**Exercise brief:** In the listing below, identify each line with the word "tooltip" and return those lines.

**Information supplied:**
*-*-*
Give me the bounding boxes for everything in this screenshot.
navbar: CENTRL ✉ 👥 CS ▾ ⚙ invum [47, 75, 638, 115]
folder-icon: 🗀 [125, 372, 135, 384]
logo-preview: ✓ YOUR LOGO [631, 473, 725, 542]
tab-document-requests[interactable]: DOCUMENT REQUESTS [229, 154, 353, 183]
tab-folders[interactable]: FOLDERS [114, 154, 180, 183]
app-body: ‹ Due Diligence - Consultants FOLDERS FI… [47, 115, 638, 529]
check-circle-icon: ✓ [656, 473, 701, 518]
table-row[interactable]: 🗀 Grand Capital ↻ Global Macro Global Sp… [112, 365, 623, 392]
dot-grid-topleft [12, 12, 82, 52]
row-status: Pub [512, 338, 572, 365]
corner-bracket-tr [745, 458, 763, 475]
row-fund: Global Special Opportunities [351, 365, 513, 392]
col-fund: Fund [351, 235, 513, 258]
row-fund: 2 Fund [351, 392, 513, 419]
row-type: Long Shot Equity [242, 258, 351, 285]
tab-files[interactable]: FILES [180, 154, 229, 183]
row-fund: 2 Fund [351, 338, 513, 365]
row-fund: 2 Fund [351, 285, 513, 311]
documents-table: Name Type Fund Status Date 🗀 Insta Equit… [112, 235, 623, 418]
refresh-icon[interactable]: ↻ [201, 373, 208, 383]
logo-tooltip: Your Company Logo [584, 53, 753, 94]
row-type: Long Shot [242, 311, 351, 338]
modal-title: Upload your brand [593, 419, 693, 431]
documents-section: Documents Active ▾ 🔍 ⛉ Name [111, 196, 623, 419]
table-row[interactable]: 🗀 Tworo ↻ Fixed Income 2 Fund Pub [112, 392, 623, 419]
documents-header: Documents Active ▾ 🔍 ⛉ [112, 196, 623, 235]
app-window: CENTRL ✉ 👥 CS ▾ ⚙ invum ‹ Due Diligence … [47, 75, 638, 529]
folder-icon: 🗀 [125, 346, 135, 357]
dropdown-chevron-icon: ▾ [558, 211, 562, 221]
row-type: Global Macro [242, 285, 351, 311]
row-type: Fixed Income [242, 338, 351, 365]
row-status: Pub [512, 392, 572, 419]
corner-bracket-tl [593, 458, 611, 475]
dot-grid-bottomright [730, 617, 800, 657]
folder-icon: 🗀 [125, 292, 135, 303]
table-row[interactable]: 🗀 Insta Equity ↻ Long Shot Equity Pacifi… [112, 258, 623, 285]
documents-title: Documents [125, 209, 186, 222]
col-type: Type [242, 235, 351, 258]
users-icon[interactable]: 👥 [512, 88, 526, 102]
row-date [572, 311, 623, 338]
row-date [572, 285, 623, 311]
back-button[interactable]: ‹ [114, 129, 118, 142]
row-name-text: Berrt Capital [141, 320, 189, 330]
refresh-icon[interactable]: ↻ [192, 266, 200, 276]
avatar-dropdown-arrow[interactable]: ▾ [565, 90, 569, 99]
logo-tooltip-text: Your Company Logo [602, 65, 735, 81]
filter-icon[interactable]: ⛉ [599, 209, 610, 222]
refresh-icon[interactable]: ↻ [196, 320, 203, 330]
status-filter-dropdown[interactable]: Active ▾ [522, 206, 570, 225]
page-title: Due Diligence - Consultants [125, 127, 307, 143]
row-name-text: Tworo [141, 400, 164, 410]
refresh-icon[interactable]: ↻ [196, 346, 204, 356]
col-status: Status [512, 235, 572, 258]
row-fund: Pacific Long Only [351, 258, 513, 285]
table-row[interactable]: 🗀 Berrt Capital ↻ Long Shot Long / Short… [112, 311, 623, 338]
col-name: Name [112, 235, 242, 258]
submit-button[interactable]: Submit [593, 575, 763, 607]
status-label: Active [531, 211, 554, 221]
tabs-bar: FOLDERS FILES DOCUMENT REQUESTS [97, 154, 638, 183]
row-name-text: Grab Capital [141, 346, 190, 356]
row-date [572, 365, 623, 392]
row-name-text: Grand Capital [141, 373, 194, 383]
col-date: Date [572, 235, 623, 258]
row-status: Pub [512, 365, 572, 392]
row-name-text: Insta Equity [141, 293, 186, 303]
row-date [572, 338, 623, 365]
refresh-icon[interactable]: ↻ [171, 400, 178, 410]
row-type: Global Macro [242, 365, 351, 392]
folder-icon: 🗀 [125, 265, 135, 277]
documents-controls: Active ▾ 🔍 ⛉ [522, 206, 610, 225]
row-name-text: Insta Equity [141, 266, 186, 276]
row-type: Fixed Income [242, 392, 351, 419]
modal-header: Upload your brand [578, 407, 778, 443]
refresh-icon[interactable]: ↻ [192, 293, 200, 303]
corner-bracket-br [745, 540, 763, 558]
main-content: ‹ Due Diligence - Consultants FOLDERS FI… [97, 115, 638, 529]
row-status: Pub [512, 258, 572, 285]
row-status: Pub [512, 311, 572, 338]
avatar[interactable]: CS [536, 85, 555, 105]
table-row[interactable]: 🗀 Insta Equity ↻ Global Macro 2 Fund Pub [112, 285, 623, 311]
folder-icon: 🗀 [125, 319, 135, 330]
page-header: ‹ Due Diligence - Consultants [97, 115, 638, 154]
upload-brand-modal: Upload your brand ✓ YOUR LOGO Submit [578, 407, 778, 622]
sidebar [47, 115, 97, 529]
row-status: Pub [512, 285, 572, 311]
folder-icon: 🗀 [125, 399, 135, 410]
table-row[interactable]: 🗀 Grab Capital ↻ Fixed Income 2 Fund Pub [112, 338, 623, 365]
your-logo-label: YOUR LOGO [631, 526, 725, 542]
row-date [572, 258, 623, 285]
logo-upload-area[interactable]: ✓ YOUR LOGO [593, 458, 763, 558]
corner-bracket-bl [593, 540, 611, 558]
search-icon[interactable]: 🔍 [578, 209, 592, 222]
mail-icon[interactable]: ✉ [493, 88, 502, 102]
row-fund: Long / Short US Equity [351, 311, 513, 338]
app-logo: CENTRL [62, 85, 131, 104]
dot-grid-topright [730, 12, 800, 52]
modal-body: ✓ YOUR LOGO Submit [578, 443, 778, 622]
*-*-*
**Exercise solution:**
logo-tooltip: Your Company Logo [584, 53, 753, 94]
logo-tooltip-text: Your Company Logo [602, 65, 735, 81]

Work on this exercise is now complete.